Algorithms (Week 1) | M.E. Irizarry-Gelpí

Sun 04 May 2014
Notes
#algorithms

As part of my journey towards data science I am taking a MOOC on algorithms by Tim Roughgarden from Stanford University. I took my first MOOC some years ago from MIT and enjoyed it quite a lot. Algorithms are things I know very little about and I hope this is no longer true by the end of the course. As part of my study I will keep some lecture notes with important points from each of the six weeks. Currently, I am planning on solving the programming questions with Python (using this as an opportunity to write some code in Python 3.x).

Introduction

An algorithm is "a set of well-defined rules, a recipe in effect, for solving some computational problem".

Define a computational problem, with an input and an output, then provide an algorithm that transforms the input into the output.

The algorithm's designer mantra:

"Perhaps the most important principle for the good algorithm designer is to refuse to be content." - Aho, Hopcroft, and Ullman, The Design and Analysis of Computer Algorithms

In other words: Can we do better?

Merge Sort

Merge sort is an old algorithm. A good example of the divide-and-conquer paradigm. One breaks a problem into smaller sub-problems that are solved recursively. Merge sort achives sorting with a number of operations that is less than quadratic in size.

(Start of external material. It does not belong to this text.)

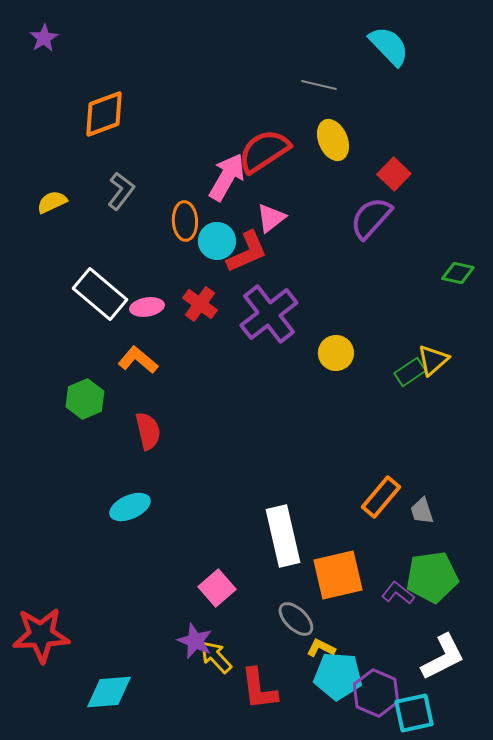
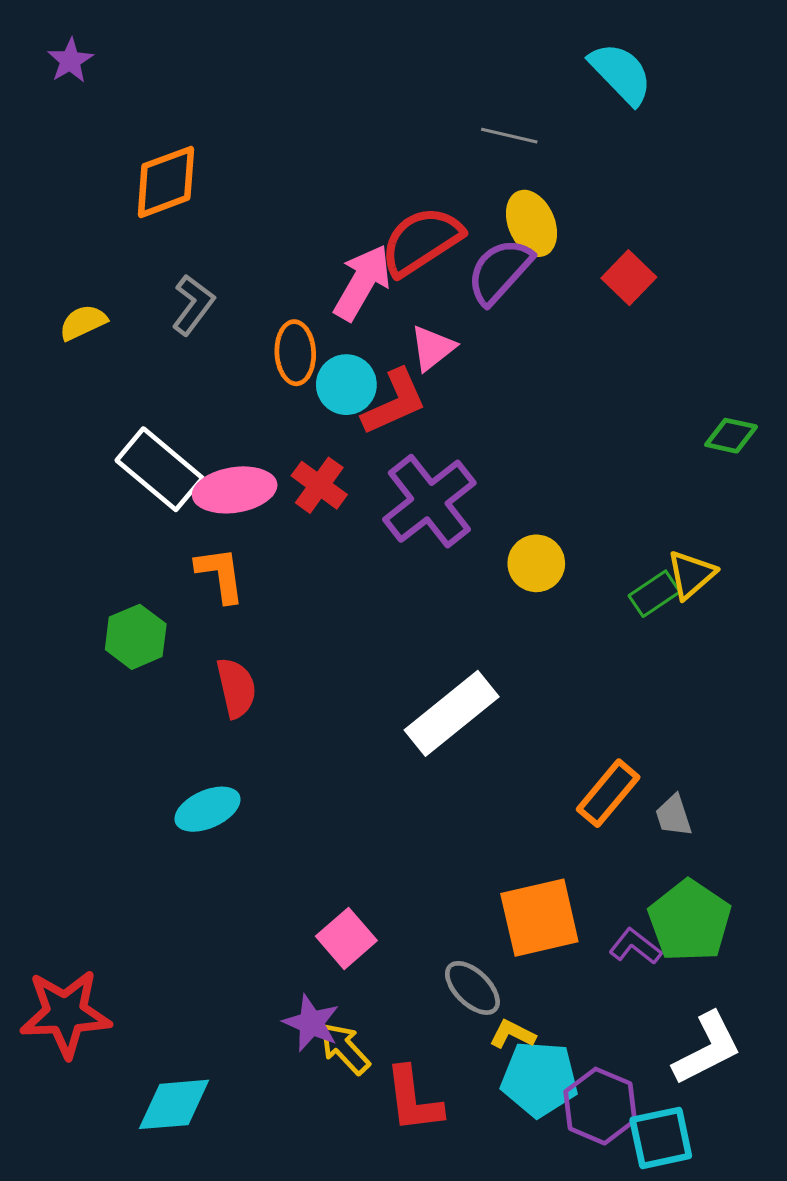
purple semicircle: (371, 218) -> (500, 271), moved
pink ellipse: (147, 307) -> (235, 490), size x1.5
orange L-shape: (138, 360) -> (220, 575), turned 42
white rectangle: (283, 536) -> (452, 713), moved, turned 64
green pentagon: (432, 577) -> (690, 921), turned -30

The sorting problem: as input we are given an array of $N$ numbers, which are not sorted, and we are asked to provide the $N$ numbers in sorted order (say in increasing order).

I wrote a short function that takes as input a non-negative integer n, and gives as output an unsorted list containing the n + 1 integers between 0 and n. Here it is:

from random import choice

def unsorted_list(n):
    l1 = [m for m in range(n)]
    l2 = list()
    for x in range(n):
        y = choice(l1)
        l2.append(y)
        l1.remove(y)
    return l2

With this function I can create list of integers that need to be sorted. Next, we implement Merge Sort. My implementation involves two parts. The first part is a function that takes as input two sorted lists of integers a and b, and gives as output a third sorted list c made by merging a and b. Here is the code:

def mel_merge(a, b):
    i_a = 0
    i_b = 0
    c = list()
    while (i_a < len(a)) and (i_b < len(b)):
        if a[i_a] < b[i_b]:
            c.append(a[i_a])
            i_a += 1
        elif b[i_b] < a[i_a]:
            c.append(b[i_b])
            i_b += 1
        else:
            c.append(a[i_a])
            c.append(b[i_b])
            i_a += 1
            i_b += 1
    if (i_a == len(a)) and (i_b < len(b)):
        c = c + b[i_b:]
    elif (i_b == len(b)) and (i_a < len(a)):
        c = c + a[i_a:]
    return c

The second part is a recursive function that takes an unsorted list l, splits it into two smaller lists, then recursively calls itself on those smaller lists producing sorted lists l1 and l2, and finally calls mel_merge to merge these two into a sorted list:

def mel_merge_sort(l):
    len_l = len(l)
    if (len_l == 0) or (len_l == 1):
        return l
    else:
        k = len_l // 2
        l1 = mel_merge_sort(l[:k])
        l2 = mel_merge_sort(l[k:])
        return mel_merge(l1, l2)

Analysis of Algorithms

One can adopt three guiding principles for how to reason about algorithms and also how to define a fast algorithm.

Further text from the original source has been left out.